- **Material supplied**:
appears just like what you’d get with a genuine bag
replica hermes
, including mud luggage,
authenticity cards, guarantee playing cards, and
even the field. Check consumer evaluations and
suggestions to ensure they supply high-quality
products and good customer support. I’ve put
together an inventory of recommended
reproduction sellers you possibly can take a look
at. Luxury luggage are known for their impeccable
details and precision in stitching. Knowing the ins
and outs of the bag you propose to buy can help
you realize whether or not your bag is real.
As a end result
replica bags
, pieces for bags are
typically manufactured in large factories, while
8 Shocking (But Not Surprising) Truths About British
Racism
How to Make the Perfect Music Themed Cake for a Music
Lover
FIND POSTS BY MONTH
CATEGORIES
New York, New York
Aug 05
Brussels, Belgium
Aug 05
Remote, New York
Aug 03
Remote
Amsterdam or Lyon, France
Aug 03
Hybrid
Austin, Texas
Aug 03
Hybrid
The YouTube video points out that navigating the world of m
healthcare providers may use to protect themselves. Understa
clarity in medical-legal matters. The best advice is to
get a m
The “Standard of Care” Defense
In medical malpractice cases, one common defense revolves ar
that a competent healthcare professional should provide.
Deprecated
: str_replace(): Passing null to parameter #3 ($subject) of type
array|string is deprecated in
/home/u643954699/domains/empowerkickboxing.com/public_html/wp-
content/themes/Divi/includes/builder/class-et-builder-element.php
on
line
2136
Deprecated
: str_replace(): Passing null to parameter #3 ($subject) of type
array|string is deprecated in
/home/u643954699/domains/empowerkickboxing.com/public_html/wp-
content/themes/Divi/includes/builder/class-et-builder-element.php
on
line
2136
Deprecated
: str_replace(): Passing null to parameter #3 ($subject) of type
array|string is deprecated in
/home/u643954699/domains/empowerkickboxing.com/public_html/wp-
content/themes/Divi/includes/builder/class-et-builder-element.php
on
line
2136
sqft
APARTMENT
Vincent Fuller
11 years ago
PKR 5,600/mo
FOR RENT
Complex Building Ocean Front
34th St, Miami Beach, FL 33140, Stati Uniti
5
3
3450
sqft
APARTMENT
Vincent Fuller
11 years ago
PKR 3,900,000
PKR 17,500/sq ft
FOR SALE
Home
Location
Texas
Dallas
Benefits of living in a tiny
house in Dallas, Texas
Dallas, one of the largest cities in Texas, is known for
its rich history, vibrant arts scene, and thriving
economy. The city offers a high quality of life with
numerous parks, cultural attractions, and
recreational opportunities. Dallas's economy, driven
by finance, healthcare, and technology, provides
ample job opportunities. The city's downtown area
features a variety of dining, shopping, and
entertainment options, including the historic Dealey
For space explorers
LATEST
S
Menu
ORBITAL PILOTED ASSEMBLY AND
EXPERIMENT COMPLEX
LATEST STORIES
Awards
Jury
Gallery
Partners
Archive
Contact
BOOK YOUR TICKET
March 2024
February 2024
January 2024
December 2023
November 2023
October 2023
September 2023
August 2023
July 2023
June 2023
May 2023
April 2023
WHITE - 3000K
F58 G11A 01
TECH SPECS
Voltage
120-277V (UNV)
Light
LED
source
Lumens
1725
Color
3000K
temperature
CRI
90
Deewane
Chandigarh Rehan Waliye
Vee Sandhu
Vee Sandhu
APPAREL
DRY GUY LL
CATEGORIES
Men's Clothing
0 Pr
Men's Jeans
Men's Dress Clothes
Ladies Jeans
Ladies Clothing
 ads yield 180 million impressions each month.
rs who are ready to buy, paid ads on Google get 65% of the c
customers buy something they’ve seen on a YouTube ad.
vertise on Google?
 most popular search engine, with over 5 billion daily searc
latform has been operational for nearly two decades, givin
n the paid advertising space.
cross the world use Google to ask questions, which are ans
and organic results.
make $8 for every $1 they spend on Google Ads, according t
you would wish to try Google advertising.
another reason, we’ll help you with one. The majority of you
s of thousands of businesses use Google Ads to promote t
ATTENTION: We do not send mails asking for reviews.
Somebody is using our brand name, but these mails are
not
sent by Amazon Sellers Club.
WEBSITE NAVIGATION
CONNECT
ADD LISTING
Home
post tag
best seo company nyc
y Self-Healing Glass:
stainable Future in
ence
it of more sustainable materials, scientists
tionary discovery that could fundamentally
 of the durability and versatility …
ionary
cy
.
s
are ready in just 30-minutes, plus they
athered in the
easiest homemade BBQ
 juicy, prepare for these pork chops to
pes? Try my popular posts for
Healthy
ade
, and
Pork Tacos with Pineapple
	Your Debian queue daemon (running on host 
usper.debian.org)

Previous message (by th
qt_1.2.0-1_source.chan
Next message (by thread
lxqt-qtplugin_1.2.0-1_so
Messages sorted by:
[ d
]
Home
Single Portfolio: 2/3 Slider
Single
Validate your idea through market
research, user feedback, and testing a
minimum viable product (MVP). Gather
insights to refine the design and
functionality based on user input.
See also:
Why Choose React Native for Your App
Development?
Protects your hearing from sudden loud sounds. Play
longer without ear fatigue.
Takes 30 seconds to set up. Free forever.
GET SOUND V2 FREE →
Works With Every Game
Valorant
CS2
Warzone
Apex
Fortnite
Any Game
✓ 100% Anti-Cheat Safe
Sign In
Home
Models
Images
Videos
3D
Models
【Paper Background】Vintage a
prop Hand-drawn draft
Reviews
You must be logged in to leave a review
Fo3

- **Prompt**: The entire listing above should be returned exactly as written.

- **Task response**:
appears just like what you’d get with a genuine bag
replica hermes
, including mud luggage,
authenticity cards, guarantee playing cards, and
even the field. Check consumer evaluations and
suggestions to ensure they supply high-quality
products and good customer support. I’ve put
together an inventory of recommended
reproduction sellers you possibly can take a look
at. Luxury luggage are known for their impeccable
details and precision in stitching. Knowing the ins
and outs of the bag you propose to buy can help
you realize whether or not your bag is real.
As a end result
replica bags
, pieces for bags are
typically manufactured in large factories, while
8 Shocking (But Not Surprising) Truths About British
Racism
How to Make the Perfect Music Themed Cake for a Music
Lover
FIND POSTS BY MONTH
CATEGORIES
New York, New York
Aug 05
Brussels, Belgium
Aug 05
Remote, New York
Aug 03
Remote
Amsterdam or Lyon, France
Aug 03
Hybrid
Austin, Texas
Aug 03
Hybrid
The YouTube video points out that navigating the world of m
healthcare providers may use to protect themselves. Understa
clarity in medical-legal matters. The best advice is to
get a m
The “Standard of Care” Defense
In medical malpractice cases, one common defense revolves ar
that a competent healthcare professional should provide.
Deprecated
: str_replace(): Passing null to parameter #3 ($subject) of type
array|string is deprecated in
/home/u643954699/domains/empowerkickboxing.com/public_html/wp-
content/themes/Divi/includes/builder/class-et-builder-element.php
on
line
2136
Deprecated
: str_replace(): Passing null to parameter #3 ($subject) of type
array|string is deprecated in
/home/u643954699/domains/empowerkickboxing.com/public_html/wp-
content/themes/Divi/includes/builder/class-et-builder-element.php
on
line
2136
Deprecated
: str_replace(): Passing null to parameter #3 ($subject) of type
array|string is deprecated in
/home/u643954699/domains/empowerkickboxing.com/public_html/wp-
content/themes/Divi/includes/builder/class-et-builder-element.php
on
line
2136
sqft
APARTMENT
Vincent Fuller
11 years ago
PKR 5,600/mo
FOR RENT
Complex Building Ocean Front
34th St, Miami Beach, FL 33140, Stati Uniti
5
3
3450
sqft
APARTMENT
Vincent Fuller
11 years ago
PKR 3,900,000
PKR 17,500/sq ft
FOR SALE
Home
Location
Texas
Dallas
Benefits of living in a tiny
house in Dallas, Texas
Dallas, one of the largest cities in Texas, is known for
its rich history, vibrant arts scene, and thriving
economy. The city offers a high quality of life with
numerous parks, cultural attractions, and
recreational opportunities. Dallas's economy, driven
by finance, healthcare, and technology, provides
ample job opportunities. The city's downtown area
features a variety of dining, shopping, and
entertainment options, including the historic Dealey
For space explorers
LATEST
S
Menu
ORBITAL PILOTED ASSEMBLY AND
EXPERIMENT COMPLEX
LATEST STORIES
Awards
Jury
Gallery
Partners
Archive
Contact
BOOK YOUR TICKET
March 2024
February 2024
January 2024
December 2023
November 2023
October 2023
September 2023
August 2023
July 2023
June 2023
May 2023
April 2023
WHITE - 3000K
F58 G11A 01
TECH SPECS
Voltage
120-277V (UNV)
Light
LED
source
Lumens
1725
Color
3000K
temperature
CRI
90
Deewane
Chandigarh Rehan Waliye
Vee Sandhu
Vee Sandhu
APPAREL
DRY GUY LL
CATEGORIES
Men's Clothing
0 Pr
Men's Jeans
Men's Dress Clothes
Ladies Jeans
Ladies Clothing
 ads yield 180 million impressions each month.
rs who are ready to buy, paid ads on Google get 65% of the c
customers buy something they’ve seen on a YouTube ad.
vertise on Google?
 most popular search engine, with over 5 billion daily searc
latform has been operational for nearly two decades, givin
n the paid advertising space.
cross the world use Google to ask questions, which are ans
and organic results.
make $8 for every $1 they spend on Google Ads, according t
you would wish to try Google advertising.
another reason, we’ll help you with one. The majority of you
s of thousands of businesses use Google Ads to promote t
ATTENTION: We do not send mails asking for reviews.
Somebody is using our brand name, but these mails are
not
sent by Amazon Sellers Club.
WEBSITE NAVIGATION
CONNECT
ADD LISTING
Home
post tag
best seo company nyc
y Self-Healing Glass:
stainable Future in
ence
it of more sustainable materials, scientists
tionary discovery that could fundamentally
 of the durability and versatility …
ionary
cy
.
s
are ready in just 30-minutes, plus they
athered in the
easiest homemade BBQ
 juicy, prepare for these pork chops to
pes? Try my popular posts for
Healthy
ade
, and
Pork Tacos with Pineapple
	Your Debian queue daemon (running on host 
usper.debian.org)

Previous message (by th
qt_1.2.0-1_source.chan
Next message (by thread
lxqt-qtplugin_1.2.0-1_so
Messages sorted by:
[ d
]
Home
Single Portfolio: 2/3 Slider
Single
Validate your idea through market
research, user feedback, and testing a
minimum viable product (MVP). Gather
insights to refine the design and
functionality based on user input.
See also:
Why Choose React Native for Your App
Development?
Protects your hearing from sudden loud sounds. Play
longer without ear fatigue.
Takes 30 seconds to set up. Free forever.
GET SOUND V2 FREE →
Works With Every Game
Valorant
CS2
Warzone
Apex
Fortnite
Any Game
✓ 100% Anti-Cheat Safe
Sign In
Home
Models
Images
Videos
3D
Models
【Paper Background】Vintage a
prop Hand-drawn draft
Reviews
You must be logged in to leave a review
Fo3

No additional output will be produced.